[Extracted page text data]
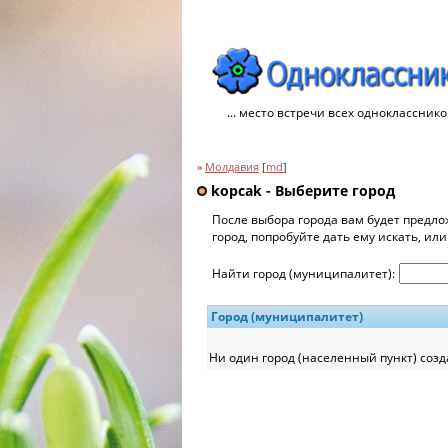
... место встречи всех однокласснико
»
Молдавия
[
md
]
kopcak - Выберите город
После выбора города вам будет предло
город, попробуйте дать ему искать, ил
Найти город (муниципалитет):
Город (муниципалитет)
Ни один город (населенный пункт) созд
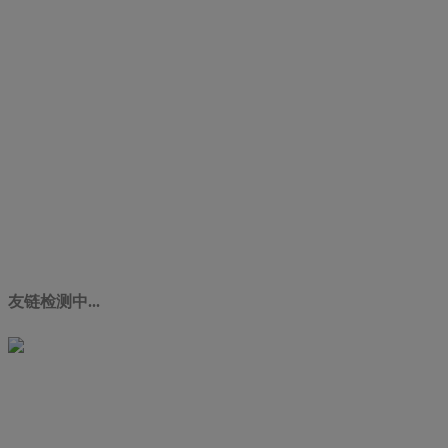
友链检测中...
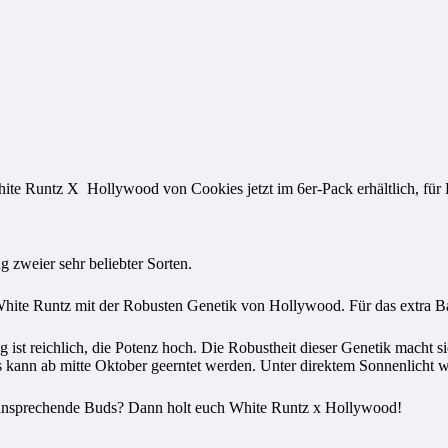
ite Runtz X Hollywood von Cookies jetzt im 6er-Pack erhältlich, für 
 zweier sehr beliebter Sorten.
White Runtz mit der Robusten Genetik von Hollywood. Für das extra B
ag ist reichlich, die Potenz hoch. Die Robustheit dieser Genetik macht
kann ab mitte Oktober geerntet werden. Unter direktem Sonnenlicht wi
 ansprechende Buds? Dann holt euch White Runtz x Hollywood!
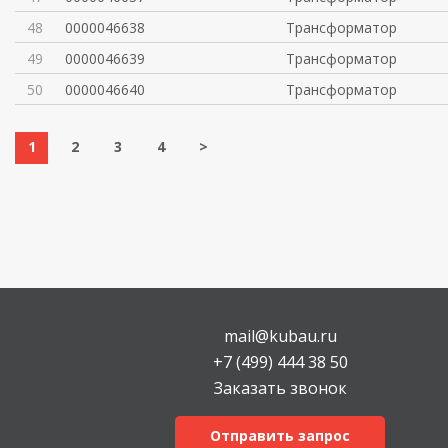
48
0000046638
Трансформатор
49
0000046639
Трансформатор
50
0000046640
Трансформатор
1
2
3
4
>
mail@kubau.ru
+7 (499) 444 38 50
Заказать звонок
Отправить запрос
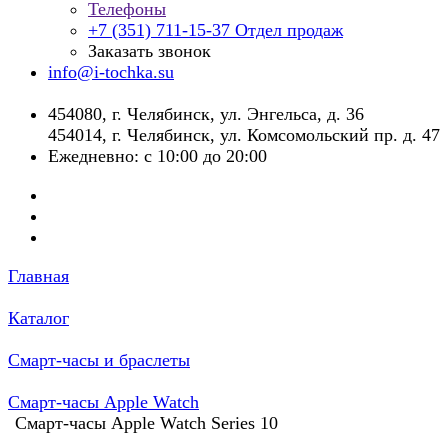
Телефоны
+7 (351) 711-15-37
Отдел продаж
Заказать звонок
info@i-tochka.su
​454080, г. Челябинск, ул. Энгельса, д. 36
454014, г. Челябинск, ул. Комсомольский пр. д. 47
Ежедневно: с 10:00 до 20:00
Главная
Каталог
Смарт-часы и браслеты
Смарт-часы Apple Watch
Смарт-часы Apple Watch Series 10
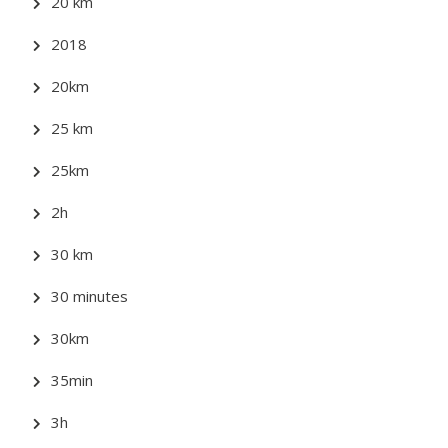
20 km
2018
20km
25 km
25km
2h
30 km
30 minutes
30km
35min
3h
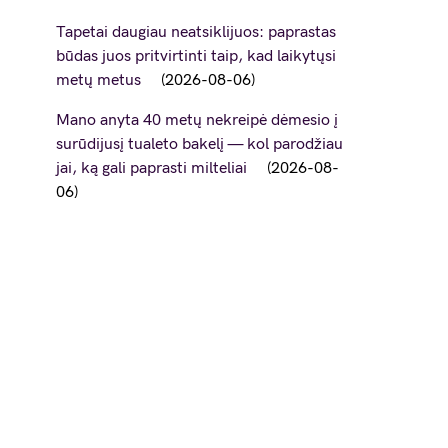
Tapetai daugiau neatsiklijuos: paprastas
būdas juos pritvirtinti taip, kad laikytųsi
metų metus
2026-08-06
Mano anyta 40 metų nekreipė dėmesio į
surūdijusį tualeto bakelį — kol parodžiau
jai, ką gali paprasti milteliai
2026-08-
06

* **Exercise objective**
List all lines above in which the string "муниципалитет" appears.

* **Task result**
Найти город (муниципалитет):
Город (муниципалитет)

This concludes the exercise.